* _DATASET ENTRIES_
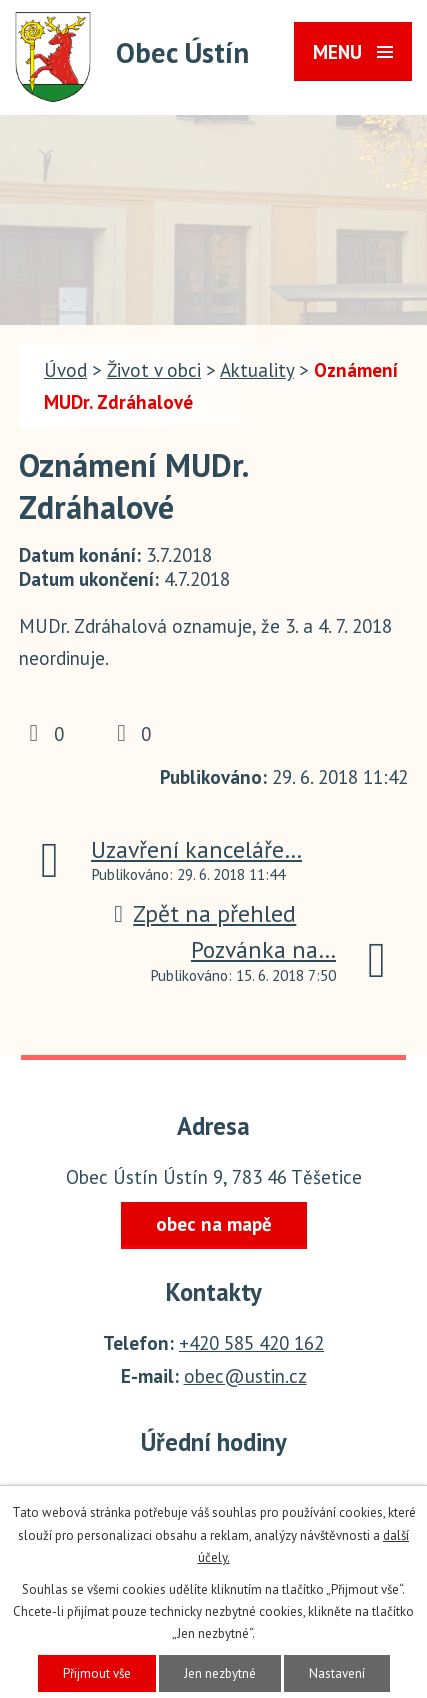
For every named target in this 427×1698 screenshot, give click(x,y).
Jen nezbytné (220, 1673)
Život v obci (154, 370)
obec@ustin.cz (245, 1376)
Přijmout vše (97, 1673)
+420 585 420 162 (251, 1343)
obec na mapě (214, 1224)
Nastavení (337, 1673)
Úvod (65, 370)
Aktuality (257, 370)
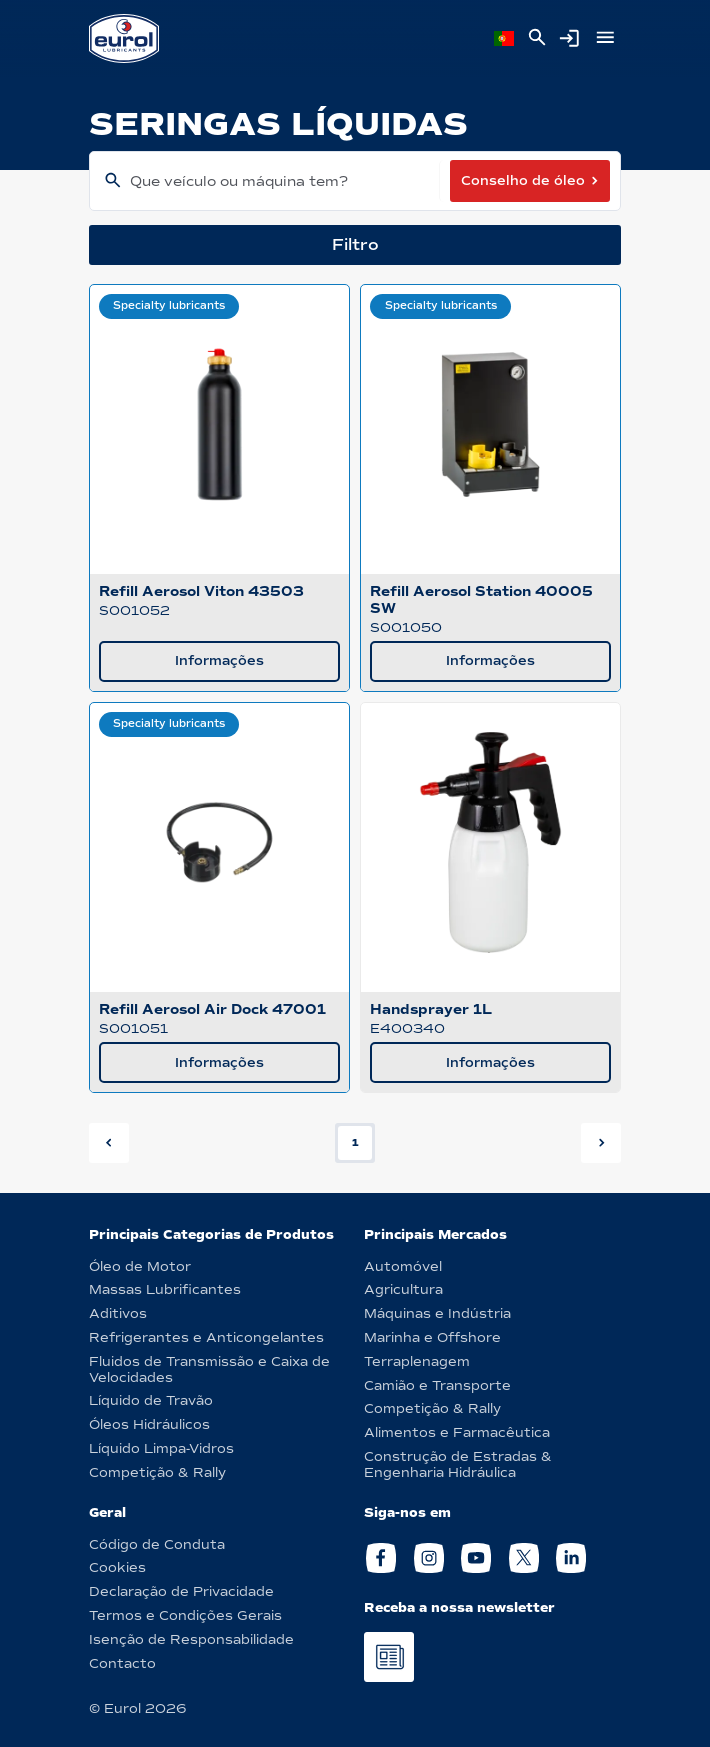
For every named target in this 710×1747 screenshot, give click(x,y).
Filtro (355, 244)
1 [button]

* _EXERCISE INSTRUCTIONS_
The records above need to be printed in full and exactly, without any of the pictures.

* _TASK RESULT_
For every named target in this 427×1698 screenshot, give click(x,y).
Jen nezbytné (220, 1673)
Život v obci (154, 370)
obec@ustin.cz (245, 1376)
Přijmout vše (97, 1673)
+420 585 420 162 (251, 1343)
obec na mapě (214, 1224)
Nastavení (337, 1673)
Úvod (65, 370)
Aktuality (257, 370)
For every named target in this 710×1747 screenshot, give click(x,y).
Filtro (355, 244)
1 [button]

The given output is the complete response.